▶ _What to do_: Among the entries that follow, find every line with the word "offshore" and list it.

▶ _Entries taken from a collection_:
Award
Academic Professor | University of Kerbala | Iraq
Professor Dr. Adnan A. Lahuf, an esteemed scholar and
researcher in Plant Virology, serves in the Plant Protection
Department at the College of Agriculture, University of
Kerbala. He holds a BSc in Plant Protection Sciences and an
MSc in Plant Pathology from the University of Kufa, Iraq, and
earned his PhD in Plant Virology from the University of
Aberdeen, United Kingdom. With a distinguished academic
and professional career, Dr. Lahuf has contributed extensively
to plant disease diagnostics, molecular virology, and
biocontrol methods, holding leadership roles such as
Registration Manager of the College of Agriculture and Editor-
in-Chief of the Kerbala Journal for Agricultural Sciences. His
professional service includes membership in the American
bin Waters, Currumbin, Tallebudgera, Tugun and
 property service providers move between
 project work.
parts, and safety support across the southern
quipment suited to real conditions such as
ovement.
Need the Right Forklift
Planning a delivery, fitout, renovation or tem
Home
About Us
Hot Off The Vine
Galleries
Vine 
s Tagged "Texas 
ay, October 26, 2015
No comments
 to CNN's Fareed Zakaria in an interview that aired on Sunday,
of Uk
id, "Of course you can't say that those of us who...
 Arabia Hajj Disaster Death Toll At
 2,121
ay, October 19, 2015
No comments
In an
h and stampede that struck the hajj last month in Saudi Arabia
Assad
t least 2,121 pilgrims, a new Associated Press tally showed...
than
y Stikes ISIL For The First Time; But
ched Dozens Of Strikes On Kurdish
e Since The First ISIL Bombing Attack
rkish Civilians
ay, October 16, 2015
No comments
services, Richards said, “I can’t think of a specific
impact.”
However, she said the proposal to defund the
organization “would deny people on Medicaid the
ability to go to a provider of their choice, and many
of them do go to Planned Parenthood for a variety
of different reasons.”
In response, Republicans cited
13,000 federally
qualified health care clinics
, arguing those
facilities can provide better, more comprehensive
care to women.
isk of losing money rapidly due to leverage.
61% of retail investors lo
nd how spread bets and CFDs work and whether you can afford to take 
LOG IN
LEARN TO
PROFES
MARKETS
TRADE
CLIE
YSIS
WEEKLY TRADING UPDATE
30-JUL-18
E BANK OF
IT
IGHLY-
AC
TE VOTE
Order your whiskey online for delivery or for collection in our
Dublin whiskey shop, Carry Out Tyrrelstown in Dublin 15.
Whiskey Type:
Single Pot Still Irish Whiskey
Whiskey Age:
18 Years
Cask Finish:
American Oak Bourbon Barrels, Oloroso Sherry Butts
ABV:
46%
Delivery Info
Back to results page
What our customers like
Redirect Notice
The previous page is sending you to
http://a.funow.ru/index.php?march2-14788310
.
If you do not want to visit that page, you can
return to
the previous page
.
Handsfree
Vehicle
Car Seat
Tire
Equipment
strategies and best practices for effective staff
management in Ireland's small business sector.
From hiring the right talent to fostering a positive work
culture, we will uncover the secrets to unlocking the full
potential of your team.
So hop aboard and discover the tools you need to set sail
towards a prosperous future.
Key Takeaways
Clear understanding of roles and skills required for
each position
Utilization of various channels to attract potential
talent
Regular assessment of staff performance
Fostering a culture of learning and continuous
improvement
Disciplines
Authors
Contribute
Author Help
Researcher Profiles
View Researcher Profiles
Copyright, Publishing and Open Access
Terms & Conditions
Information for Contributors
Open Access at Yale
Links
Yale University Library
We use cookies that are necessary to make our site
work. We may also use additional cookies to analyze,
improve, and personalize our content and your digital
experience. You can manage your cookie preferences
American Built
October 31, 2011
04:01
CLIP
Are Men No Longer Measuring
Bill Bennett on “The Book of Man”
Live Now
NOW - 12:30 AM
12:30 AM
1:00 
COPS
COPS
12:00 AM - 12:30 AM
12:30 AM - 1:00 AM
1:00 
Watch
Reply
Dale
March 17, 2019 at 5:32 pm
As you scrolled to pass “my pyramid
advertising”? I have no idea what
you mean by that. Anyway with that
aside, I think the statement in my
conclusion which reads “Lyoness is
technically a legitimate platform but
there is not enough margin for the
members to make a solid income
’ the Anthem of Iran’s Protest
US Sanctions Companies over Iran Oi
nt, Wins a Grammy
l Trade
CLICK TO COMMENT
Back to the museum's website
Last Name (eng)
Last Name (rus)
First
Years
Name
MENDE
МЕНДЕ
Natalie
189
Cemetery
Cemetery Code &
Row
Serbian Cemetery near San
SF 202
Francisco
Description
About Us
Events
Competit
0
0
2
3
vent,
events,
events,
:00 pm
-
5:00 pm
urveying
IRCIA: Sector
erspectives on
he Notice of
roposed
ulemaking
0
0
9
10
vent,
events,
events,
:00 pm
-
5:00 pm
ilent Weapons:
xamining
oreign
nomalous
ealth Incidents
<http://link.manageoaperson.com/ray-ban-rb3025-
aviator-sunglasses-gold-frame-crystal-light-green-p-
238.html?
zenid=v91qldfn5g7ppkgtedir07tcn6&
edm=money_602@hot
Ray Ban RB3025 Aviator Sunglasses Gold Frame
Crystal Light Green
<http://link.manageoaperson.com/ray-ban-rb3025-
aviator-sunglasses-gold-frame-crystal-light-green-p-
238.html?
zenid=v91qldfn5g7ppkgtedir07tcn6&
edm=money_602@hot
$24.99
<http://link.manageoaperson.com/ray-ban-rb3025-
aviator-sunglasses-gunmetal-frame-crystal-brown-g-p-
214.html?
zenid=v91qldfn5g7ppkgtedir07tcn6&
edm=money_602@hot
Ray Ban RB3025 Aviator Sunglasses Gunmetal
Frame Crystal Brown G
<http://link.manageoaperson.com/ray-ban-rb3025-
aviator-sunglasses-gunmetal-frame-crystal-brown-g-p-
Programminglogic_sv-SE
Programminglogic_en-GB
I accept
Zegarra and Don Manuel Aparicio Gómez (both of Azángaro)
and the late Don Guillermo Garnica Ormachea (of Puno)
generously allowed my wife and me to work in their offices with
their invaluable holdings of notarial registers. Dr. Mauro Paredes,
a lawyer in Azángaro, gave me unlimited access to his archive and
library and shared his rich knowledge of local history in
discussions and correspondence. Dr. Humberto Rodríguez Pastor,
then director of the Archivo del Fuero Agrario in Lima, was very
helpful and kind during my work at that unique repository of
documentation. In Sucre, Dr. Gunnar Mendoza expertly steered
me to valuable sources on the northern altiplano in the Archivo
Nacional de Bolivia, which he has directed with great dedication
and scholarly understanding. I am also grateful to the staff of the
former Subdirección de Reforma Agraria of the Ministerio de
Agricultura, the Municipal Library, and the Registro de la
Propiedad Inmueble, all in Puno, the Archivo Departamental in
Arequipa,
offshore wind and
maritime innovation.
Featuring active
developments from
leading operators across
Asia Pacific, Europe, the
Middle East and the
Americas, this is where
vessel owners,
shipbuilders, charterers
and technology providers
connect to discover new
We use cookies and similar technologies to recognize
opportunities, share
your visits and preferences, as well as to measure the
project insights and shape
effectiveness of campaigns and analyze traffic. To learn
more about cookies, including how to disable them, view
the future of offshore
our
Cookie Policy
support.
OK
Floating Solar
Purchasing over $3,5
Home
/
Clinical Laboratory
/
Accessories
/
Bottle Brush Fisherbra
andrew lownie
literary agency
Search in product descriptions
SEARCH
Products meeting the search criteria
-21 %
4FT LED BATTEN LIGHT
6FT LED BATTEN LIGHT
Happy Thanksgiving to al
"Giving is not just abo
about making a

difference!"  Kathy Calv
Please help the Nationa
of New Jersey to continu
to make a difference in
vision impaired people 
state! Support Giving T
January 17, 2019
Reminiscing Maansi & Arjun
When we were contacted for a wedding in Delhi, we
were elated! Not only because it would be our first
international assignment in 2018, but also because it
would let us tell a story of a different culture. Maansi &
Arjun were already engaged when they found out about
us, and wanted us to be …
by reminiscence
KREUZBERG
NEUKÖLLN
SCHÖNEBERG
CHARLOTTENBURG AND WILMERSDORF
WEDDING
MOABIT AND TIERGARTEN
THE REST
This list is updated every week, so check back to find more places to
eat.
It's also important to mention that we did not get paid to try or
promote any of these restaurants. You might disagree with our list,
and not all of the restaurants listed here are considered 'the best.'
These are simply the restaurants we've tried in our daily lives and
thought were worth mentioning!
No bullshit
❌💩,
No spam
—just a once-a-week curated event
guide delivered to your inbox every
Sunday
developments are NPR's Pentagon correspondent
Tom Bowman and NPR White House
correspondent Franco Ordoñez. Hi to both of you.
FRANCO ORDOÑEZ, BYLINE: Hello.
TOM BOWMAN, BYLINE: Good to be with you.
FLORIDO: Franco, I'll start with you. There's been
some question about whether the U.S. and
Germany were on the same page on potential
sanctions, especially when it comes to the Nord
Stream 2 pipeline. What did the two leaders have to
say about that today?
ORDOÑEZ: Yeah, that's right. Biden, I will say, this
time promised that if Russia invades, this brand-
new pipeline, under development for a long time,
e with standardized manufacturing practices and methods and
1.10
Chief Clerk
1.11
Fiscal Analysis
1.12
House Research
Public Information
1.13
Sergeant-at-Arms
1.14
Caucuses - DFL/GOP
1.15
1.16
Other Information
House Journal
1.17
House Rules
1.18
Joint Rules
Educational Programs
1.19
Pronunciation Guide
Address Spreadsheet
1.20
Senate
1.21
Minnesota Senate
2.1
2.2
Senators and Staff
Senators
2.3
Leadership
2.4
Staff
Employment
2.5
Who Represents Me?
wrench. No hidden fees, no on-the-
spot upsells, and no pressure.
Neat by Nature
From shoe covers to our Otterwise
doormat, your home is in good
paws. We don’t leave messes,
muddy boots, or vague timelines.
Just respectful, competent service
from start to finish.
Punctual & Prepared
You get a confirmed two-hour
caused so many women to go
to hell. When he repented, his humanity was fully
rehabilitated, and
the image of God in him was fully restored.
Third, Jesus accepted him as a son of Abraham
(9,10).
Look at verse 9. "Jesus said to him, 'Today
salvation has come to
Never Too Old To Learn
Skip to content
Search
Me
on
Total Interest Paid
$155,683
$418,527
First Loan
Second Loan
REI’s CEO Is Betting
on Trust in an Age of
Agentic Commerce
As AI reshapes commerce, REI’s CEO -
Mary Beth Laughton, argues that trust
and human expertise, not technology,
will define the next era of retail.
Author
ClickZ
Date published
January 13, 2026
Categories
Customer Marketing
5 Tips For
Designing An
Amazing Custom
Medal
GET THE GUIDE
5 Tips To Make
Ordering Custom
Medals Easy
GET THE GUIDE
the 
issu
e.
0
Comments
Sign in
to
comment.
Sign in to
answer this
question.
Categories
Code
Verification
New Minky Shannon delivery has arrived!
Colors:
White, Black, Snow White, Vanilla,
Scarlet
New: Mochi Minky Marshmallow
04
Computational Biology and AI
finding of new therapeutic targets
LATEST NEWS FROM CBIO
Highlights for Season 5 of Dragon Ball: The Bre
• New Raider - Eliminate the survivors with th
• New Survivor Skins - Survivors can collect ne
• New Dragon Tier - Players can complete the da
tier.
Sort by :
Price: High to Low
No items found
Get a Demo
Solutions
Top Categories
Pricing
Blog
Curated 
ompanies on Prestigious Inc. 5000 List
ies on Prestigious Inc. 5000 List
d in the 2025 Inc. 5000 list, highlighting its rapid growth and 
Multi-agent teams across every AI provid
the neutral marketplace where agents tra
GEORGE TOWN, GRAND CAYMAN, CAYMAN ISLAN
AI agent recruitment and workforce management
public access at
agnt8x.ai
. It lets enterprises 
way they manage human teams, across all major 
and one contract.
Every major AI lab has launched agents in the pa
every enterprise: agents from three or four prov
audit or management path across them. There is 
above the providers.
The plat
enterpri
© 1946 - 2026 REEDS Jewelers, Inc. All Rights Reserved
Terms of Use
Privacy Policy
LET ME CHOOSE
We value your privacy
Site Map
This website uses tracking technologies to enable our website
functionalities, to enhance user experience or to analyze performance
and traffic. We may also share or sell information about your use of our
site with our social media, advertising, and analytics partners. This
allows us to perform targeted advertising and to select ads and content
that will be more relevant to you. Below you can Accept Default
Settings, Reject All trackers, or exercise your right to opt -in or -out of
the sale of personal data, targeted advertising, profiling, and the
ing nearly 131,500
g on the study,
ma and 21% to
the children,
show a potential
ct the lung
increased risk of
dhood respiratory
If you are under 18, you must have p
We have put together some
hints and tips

▶ _Exercise response_:
offshore wind and
the future of offshore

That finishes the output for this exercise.